Goal of the exercise: Answer with a number only, giving how many lines in the data below include "right".

** Input records follows **

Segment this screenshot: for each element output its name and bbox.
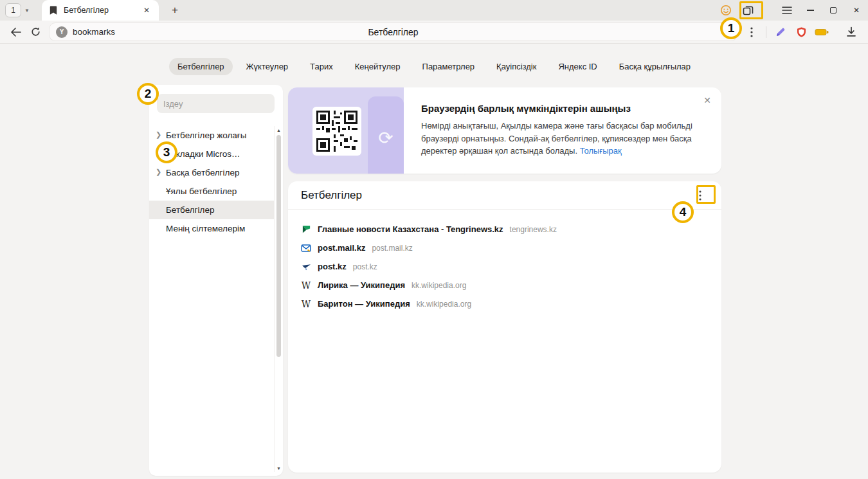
bookmark-url: post.kz — [353, 262, 377, 271]
sidebar-item-other-bookmarks[interactable]: ❯ Басқа бетбелгілер — [149, 163, 274, 182]
promo-illustration: ⟳ — [288, 87, 404, 174]
bookmark-title: Главные новости Казахстана - Tengrinews.… — [318, 224, 503, 234]
tab-settings[interactable]: Параметрлер — [414, 58, 484, 75]
bookmark-row[interactable]: post.kz post.kz — [301, 257, 709, 276]
sidebar-item-label: Ұялы бетбелгілер — [166, 186, 237, 196]
annotation-label: 4 — [680, 205, 687, 219]
sidebar-item-label: Басқа бетбелгілер — [166, 168, 239, 177]
annotation-circle-4: 4 — [672, 201, 694, 223]
tab-counter-button[interactable]: 1 — [5, 3, 21, 17]
bookmark-row[interactable]: W Лирика — Уикипедия kk.wikipedia.org — [301, 276, 709, 294]
mail-favicon — [301, 243, 311, 253]
sidebar-scrollbar[interactable]: ▲ ▼ — [274, 126, 282, 472]
tab-downloads[interactable]: Жүктеулер — [238, 58, 297, 75]
tab-history[interactable]: Тарих — [302, 58, 341, 75]
promo-more-link[interactable]: Толығырақ — [580, 146, 622, 156]
annotation-label: 2 — [145, 87, 152, 101]
wikipedia-favicon: W — [301, 280, 311, 291]
promo-body: Нөмірді анықтағыш, Ақылды камера және та… — [421, 121, 692, 156]
bookmarks-panel-header: Бетбелгілер — [288, 181, 721, 210]
url-text: bookmarks — [73, 27, 115, 37]
bookmark-url: tengrinews.kz — [510, 225, 557, 234]
postkz-favicon — [301, 262, 311, 272]
annotation-circle-3: 3 — [156, 141, 177, 163]
chevron-right-icon[interactable]: ❯ — [156, 168, 161, 176]
bookmarks-kebab-icon[interactable] — [692, 187, 709, 204]
sidebar-item-bookmarks[interactable]: Бетбелгілер — [149, 201, 274, 219]
phone-illustration: ⟳ — [368, 96, 404, 174]
bookmark-title: post.kz — [318, 262, 347, 271]
bookmarks-list: Главные новости Казахстана - Tengrinews.… — [288, 210, 721, 313]
toolbar-divider — [766, 26, 766, 38]
tab-strip: 1 ▼ Бетбелгілер ✕ + ✕ — [0, 0, 868, 21]
tab-close-icon[interactable]: ✕ — [141, 5, 152, 16]
bookmark-title: post.mail.kz — [318, 243, 365, 253]
download-icon[interactable] — [841, 23, 862, 41]
annotation-label: 3 — [163, 145, 170, 159]
wikipedia-favicon: W — [301, 299, 311, 309]
bookmark-url: kk.wikipedia.org — [417, 300, 471, 309]
tab-extensions[interactable]: Кеңейтулер — [347, 58, 409, 75]
scroll-up-icon[interactable]: ▲ — [275, 126, 283, 134]
browser-tab[interactable]: Бетбелгілер ✕ — [42, 0, 159, 21]
address-bar[interactable]: Y bookmarks Бетбелгілер — [49, 23, 737, 41]
back-icon[interactable] — [6, 23, 26, 41]
search-input[interactable] — [157, 94, 275, 113]
menu-hamburger-icon[interactable] — [775, 1, 799, 19]
toolbar-kebab-icon[interactable] — [741, 23, 762, 41]
address-bar-page-title: Бетбелгілер — [50, 27, 737, 37]
tab-security[interactable]: Қауіпсіздік — [488, 58, 545, 75]
bookmark-row[interactable]: post.mail.kz post.mail.kz — [301, 239, 709, 257]
battery-icon[interactable] — [811, 23, 832, 41]
new-tab-button[interactable]: + — [167, 2, 183, 19]
bookmark-url: kk.wikipedia.org — [411, 281, 466, 290]
window-close-button[interactable]: ✕ — [845, 1, 868, 19]
chevron-right-icon[interactable]: ❯ — [156, 131, 161, 139]
tengrinews-favicon — [301, 224, 311, 235]
bookmark-row[interactable]: W Баритон — Уикипедия kk.wikipedia.org — [301, 294, 709, 313]
site-badge-icon[interactable]: Y — [56, 26, 68, 38]
settings-nav-tabs: Бетбелгілер Жүктеулер Тарих Кеңейтулер П… — [0, 58, 868, 75]
sync-icon: ⟳ — [368, 127, 404, 149]
sidebar-item-label: Менің сілтемелерім — [166, 224, 245, 233]
promo-text-block: Браузердің барлық мүмкіндіктерін ашыңыз … — [421, 103, 709, 158]
tab-bookmarks[interactable]: Бетбелгілер — [169, 58, 233, 75]
sidebar-item-my-links[interactable]: Менің сілтемелерім — [149, 219, 274, 238]
smiley-rewards-icon[interactable] — [715, 1, 737, 19]
qr-code — [312, 107, 361, 156]
tab-counter-value: 1 — [11, 6, 15, 15]
chevron-down-icon[interactable]: ▼ — [23, 8, 32, 14]
tab-yandex-id[interactable]: Яндекс ID — [550, 58, 605, 75]
annotation-circle-2: 2 — [137, 83, 159, 105]
refresh-icon[interactable] — [26, 23, 45, 41]
tab-other-devices[interactable]: Басқа құрылғылар — [611, 58, 699, 75]
scroll-down-icon[interactable]: ▼ — [275, 464, 283, 472]
annotation-circle-1: 1 — [720, 17, 742, 39]
side-panels-icon[interactable] — [737, 1, 759, 19]
browser-window: 1 ▼ Бетбелгілер ✕ + ✕ — [0, 0, 868, 479]
promo-title: Браузердің барлық мүмкіндіктерін ашыңыз — [421, 103, 709, 114]
scrollbar-thumb[interactable] — [276, 135, 281, 357]
tabbar-right-controls: ✕ — [715, 1, 868, 19]
bookmark-row[interactable]: Главные новости Казахстана - Tengrinews.… — [301, 220, 709, 239]
sidebar-item-label: Бетбелгілер жолағы — [166, 131, 246, 140]
window-minimize-button[interactable] — [799, 1, 822, 19]
bookmarks-panel: Бетбелгілер Главные новости Казахстана -… — [288, 181, 721, 473]
window-maximize-button[interactable] — [822, 1, 845, 19]
bookmark-favicon-icon — [48, 5, 59, 15]
bookmark-title: Баритон — Уикипедия — [318, 299, 410, 309]
promo-close-icon[interactable]: ✕ — [703, 95, 711, 105]
bookmark-title: Лирика — Уикипедия — [318, 280, 405, 290]
bookmark-url: post.mail.kz — [372, 244, 412, 253]
sidebar-item-label: Бетбелгілер — [166, 205, 214, 215]
annotation-label: 1 — [728, 21, 735, 35]
bookmarks-panel-title: Бетбелгілер — [301, 189, 362, 202]
pen-edit-icon[interactable] — [770, 23, 791, 41]
protect-shield-icon[interactable] — [791, 23, 811, 41]
mobile-promo-banner: ⟳ Браузердің барлық мүмкіндіктерін ашыңы… — [288, 87, 721, 174]
tab-title: Бетбелгілер — [64, 6, 136, 15]
sidebar-item-mobile-bookmarks[interactable]: Ұялы бетбелгілер — [149, 182, 274, 201]
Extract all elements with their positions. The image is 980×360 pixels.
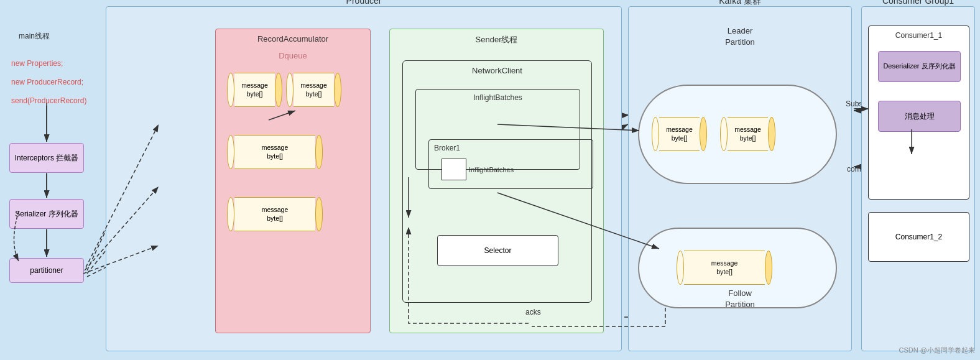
- networkclient-box: NetworkClient InflightBatches Broker1 In…: [402, 60, 592, 303]
- selector-label: Selector: [484, 246, 511, 255]
- broker2-cyl1: messagebyte[]: [677, 251, 772, 285]
- deserializer-box: Deserializer 反序列化器: [878, 51, 961, 82]
- send-label: send(ProducerRecord): [11, 96, 86, 105]
- record-acc-label: RecordAccumulator: [257, 34, 328, 44]
- broker1-cyl2: messagebyte[]: [720, 117, 775, 151]
- inflightreq-label: InflightBatches: [469, 166, 514, 173]
- producer-box: Producer RecordAccumulator Dqueue messag…: [106, 6, 622, 351]
- new-producer-record-label: new ProducerRecord;: [11, 78, 83, 86]
- deserializer-label: Deserializer 反序列化器: [883, 62, 955, 71]
- main-thread-label: main线程: [19, 31, 50, 42]
- cylinder-bot: messagebyte[]: [227, 197, 323, 231]
- inflightbatches-box: InflightBatches Broker1 InflightBatches: [415, 89, 580, 170]
- serializer-label: Serializer 序列化器: [15, 209, 78, 219]
- partitioner-label: partitioner: [30, 266, 63, 275]
- broker1-inner-label: Broker1: [434, 144, 460, 152]
- interceptors-box: Interceptors 拦截器: [9, 143, 84, 173]
- acks-label: acks: [525, 308, 541, 316]
- inflightbatches-label: InflightBatches: [473, 93, 522, 102]
- consumer-group-box: Consumer Group1 Consumer1_1 Deserializer…: [861, 6, 975, 351]
- broker1-cyl1: messagebyte[]: [652, 117, 707, 151]
- broker1-drum: messagebyte[] messagebyte[]: [638, 85, 837, 184]
- partitioner-box: partitioner: [9, 258, 84, 283]
- inflightreq-boxes: InflightBatches: [441, 159, 514, 180]
- cylinder-top: messagebyte[] messagebyte[]: [227, 73, 341, 107]
- selector-box: Selector: [437, 235, 558, 266]
- msg-process-box: 消息处理: [878, 101, 961, 132]
- consumer1-2-box: Consumer1_2: [868, 212, 969, 262]
- main-container: main线程 new Properties; new ProducerRecor…: [0, 0, 980, 360]
- new-properties-label: new Properties;: [11, 59, 63, 68]
- leader-partition-label: LeaderPartition: [725, 25, 755, 48]
- follow-partition-label: FollowPartition: [725, 288, 755, 310]
- watermark: CSDN @小超同学卷起来: [899, 346, 975, 355]
- kafka-label: Kafka 集群: [719, 0, 761, 7]
- sender-box: Sender线程 NetworkClient InflightBatches B…: [389, 29, 604, 333]
- dqueue-label: Dqueue: [279, 51, 307, 60]
- networkclient-label: NetworkClient: [472, 66, 522, 75]
- interceptors-label: Interceptors 拦截器: [15, 153, 79, 164]
- consumer-group-label: Consumer Group1: [882, 0, 954, 6]
- inflightreq-box1: [441, 159, 466, 180]
- sender-label: Sender线程: [476, 34, 518, 45]
- serializer-box: Serializer 序列化器: [9, 199, 84, 229]
- cylinder-mid: messagebyte[]: [227, 135, 323, 169]
- consumer1-1-box: Consumer1_1 Deserializer 反序列化器 消息处理: [868, 25, 969, 200]
- kafka-box: Kafka 集群 LeaderPartition Broker1 message…: [628, 6, 852, 351]
- record-acc-box: RecordAccumulator Dqueue messagebyte[] m…: [215, 29, 371, 333]
- msg-process-label: 消息处理: [905, 111, 935, 122]
- consumer1-1-label: Consumer1_1: [895, 31, 942, 40]
- consumer1-2-label: Consumer1_2: [895, 233, 942, 241]
- producer-label: Producer: [346, 0, 382, 6]
- broker1-inner-box: Broker1 InflightBatches: [428, 139, 593, 189]
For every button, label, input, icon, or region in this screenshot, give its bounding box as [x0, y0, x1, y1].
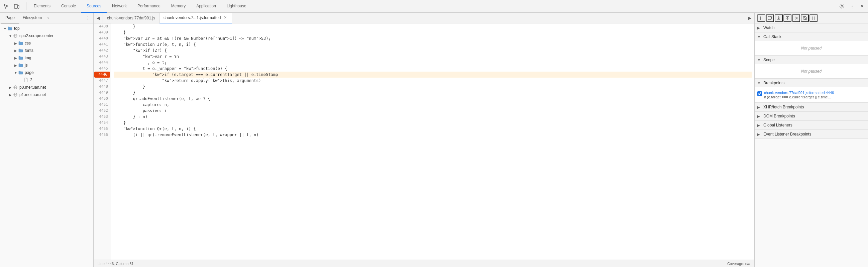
section-label: XHR/fetch Breakpoints [763, 105, 804, 110]
tree-arrow: ▶ [13, 64, 18, 67]
code-line: "kw">function Jr(e, t, n, i) { [114, 41, 752, 48]
tree-item-top[interactable]: ▼top [0, 25, 93, 32]
section-content-scope: Not paused [755, 64, 868, 78]
code-tabs-bar: ◀ chunk-vendors.77daf991.js chunk-vendor… [94, 13, 754, 23]
step-over-btn[interactable] [766, 14, 774, 22]
line-number: 4448 [94, 84, 111, 90]
section-header-xhr-fetch[interactable]: ▶XHR/fetch Breakpoints [755, 103, 868, 111]
deactivate-breakpoints-btn[interactable] [801, 14, 809, 22]
tab-lighthouse[interactable]: Lighthouse [221, 0, 252, 13]
close-code-tab-btn[interactable]: ✕ [223, 16, 228, 20]
section-header-dom-breakpoints[interactable]: ▶DOM Breakpoints [755, 112, 868, 120]
right-panel: ⏸ ⏸ ▶Watch▼Call StackNot paused▼ScopeNot… [754, 13, 868, 267]
code-panel: ◀ chunk-vendors.77daf991.js chunk-vendor… [94, 13, 754, 267]
tree-arrow: ▶ [8, 93, 13, 97]
tree-item-fonts[interactable]: ▶fonts [0, 47, 93, 54]
line-number[interactable]: 4446 [94, 71, 110, 78]
folder-icon [18, 55, 23, 61]
tab-network[interactable]: Network [107, 0, 132, 13]
folder-icon [18, 70, 23, 75]
tree-item-2[interactable]: 2 [0, 76, 93, 84]
section-header-call-stack[interactable]: ▼Call Stack [755, 32, 868, 41]
line-number: 4440 [94, 35, 111, 41]
settings-btn[interactable] [837, 2, 846, 11]
section-dom-breakpoints: ▶DOM Breakpoints [755, 112, 868, 121]
close-devtools-btn[interactable]: ✕ [857, 2, 867, 11]
section-header-watch[interactable]: ▶Watch [755, 23, 868, 32]
code-line: } [114, 120, 752, 126]
code-tab-1[interactable]: chunk-vendors.77daf991.js [103, 13, 159, 23]
tree-item-label: css [25, 41, 31, 46]
svg-rect-1 [18, 5, 19, 8]
section-event-listener-breakpoints: ▶Event Listener Breakpoints [755, 130, 868, 139]
section-label: Scope [763, 58, 775, 62]
section-content-breakpoints: chunk-vendors.77daf991.js:formatted:4446… [755, 87, 868, 102]
step-into-btn[interactable] [775, 14, 783, 22]
panel-tab-menu[interactable]: ⋮ [84, 16, 92, 21]
tree-item-css[interactable]: ▶css [0, 39, 93, 47]
left-panel-tabs: Page Filesystem » ⋮ [0, 13, 93, 23]
tree-arrow: ▶ [8, 86, 13, 89]
tab-memory[interactable]: Memory [166, 0, 191, 13]
tree-arrow: ▶ [13, 56, 18, 60]
tree-item-p0.meituan.net[interactable]: ▶p0.meituan.net [0, 84, 93, 91]
code-line: t = o._wrapper = "kw">function(e) { [114, 66, 752, 71]
tree-item-page[interactable]: ▼page [0, 69, 93, 76]
file-icon [23, 77, 29, 83]
code-tab-2[interactable]: chunk-vendors.7...1.js:formatted ✕ [159, 13, 232, 23]
tree-item-label: js [25, 63, 28, 67]
section-watch: ▶Watch [755, 23, 868, 32]
section-header-breakpoints[interactable]: ▼Breakpoints [755, 79, 868, 87]
tab-console[interactable]: Console [56, 0, 81, 13]
code-tab-prev-btn[interactable]: ◀ [94, 13, 103, 23]
tree-item-p1.meituan.net[interactable]: ▶p1.meituan.net [0, 91, 93, 98]
tree-item-spa2.scrape.center[interactable]: ▼spa2.scrape.center [0, 32, 93, 39]
code-line: } [114, 84, 752, 90]
tab-elements[interactable]: Elements [28, 0, 56, 13]
pause-on-exceptions-btn[interactable]: ⏸ [809, 14, 817, 22]
section-header-global-listeners[interactable]: ▶Global Listeners [755, 121, 868, 129]
code-area[interactable]: 4438443944404441444244434444444544464447… [94, 23, 754, 260]
line-number: 4454 [94, 120, 111, 126]
tree-item-label: fonts [25, 48, 33, 53]
tab-performance[interactable]: Performance [132, 0, 166, 13]
step-out-btn[interactable] [783, 14, 792, 22]
section-label: Call Stack [763, 34, 781, 39]
device-toolbar-btn[interactable] [12, 2, 22, 11]
code-tab-play-btn[interactable]: ▶ [745, 13, 754, 23]
tree-arrow: ▶ [13, 49, 18, 53]
code-line: "kw">if (Zr) { [114, 48, 752, 54]
tab-application[interactable]: Application [191, 0, 221, 13]
tree-arrow: ▼ [13, 71, 18, 75]
breakpoint-code: if (e.target === e.currentTarget || e.ti… [764, 95, 834, 99]
tree-item-label: p1.meituan.net [20, 92, 46, 97]
tab-page[interactable]: Page [1, 13, 19, 23]
more-panel-tabs[interactable]: » [47, 16, 49, 20]
code-content: } } "kw">var Zr = at && !(re && Number(r… [111, 23, 754, 260]
section-call-stack: ▼Call StackNot paused [755, 32, 868, 56]
line-number: 4451 [94, 102, 111, 108]
svg-rect-0 [14, 4, 18, 8]
tab-sources[interactable]: Sources [81, 0, 107, 13]
tree-item-img[interactable]: ▶img [0, 54, 93, 62]
pause-btn[interactable]: ⏸ [757, 14, 765, 22]
inspect-element-btn[interactable] [1, 2, 11, 11]
more-options-btn[interactable]: ⋮ [847, 2, 857, 11]
folder-icon [18, 40, 23, 46]
code-line: } [114, 29, 752, 35]
file-tree: ▼top▼spa2.scrape.center▶css▶fonts▶img▶js… [0, 23, 93, 267]
code-line: passive: i [114, 108, 752, 114]
step-btn[interactable] [792, 14, 800, 22]
section-header-event-listener-breakpoints[interactable]: ▶Event Listener Breakpoints [755, 130, 868, 139]
right-sections: ▶Watch▼Call StackNot paused▼ScopeNot pau… [755, 23, 868, 139]
folder-icon [18, 48, 23, 53]
section-label: DOM Breakpoints [763, 114, 795, 118]
section-header-scope[interactable]: ▼Scope [755, 56, 868, 64]
breakpoint-file: chunk-vendors.77daf991.js:formatted:4446 [764, 91, 834, 95]
section-breakpoints: ▼Breakpointschunk-vendors.77daf991.js:fo… [755, 79, 868, 103]
breakpoint-checkbox[interactable] [757, 91, 762, 96]
tab-filesystem[interactable]: Filesystem [19, 13, 46, 23]
line-number: 4456 [94, 132, 111, 138]
tree-item-js[interactable]: ▶js [0, 62, 93, 69]
line-number: 4455 [94, 126, 111, 132]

** End of Input records **

Result for this task: 5